Compute how many lines in the data below contain "which"; answer only with that number.

___ RECORDS TO USE

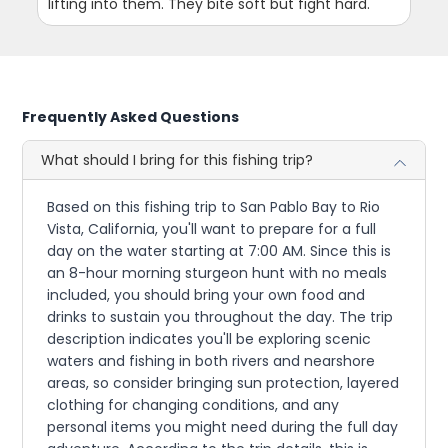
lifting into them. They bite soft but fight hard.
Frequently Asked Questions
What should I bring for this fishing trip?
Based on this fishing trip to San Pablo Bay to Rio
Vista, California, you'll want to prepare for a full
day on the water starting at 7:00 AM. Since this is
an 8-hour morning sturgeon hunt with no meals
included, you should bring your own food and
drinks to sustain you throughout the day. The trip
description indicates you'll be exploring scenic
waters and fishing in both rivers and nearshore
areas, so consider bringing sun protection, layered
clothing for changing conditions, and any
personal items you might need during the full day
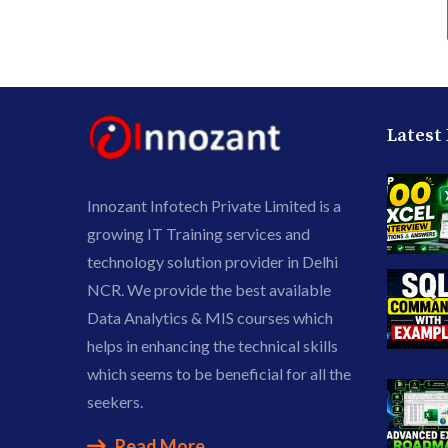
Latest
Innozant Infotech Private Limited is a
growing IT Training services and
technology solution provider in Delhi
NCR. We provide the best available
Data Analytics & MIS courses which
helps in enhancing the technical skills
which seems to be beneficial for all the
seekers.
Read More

______

▶ [REPLY TO THE EXERCISE]
2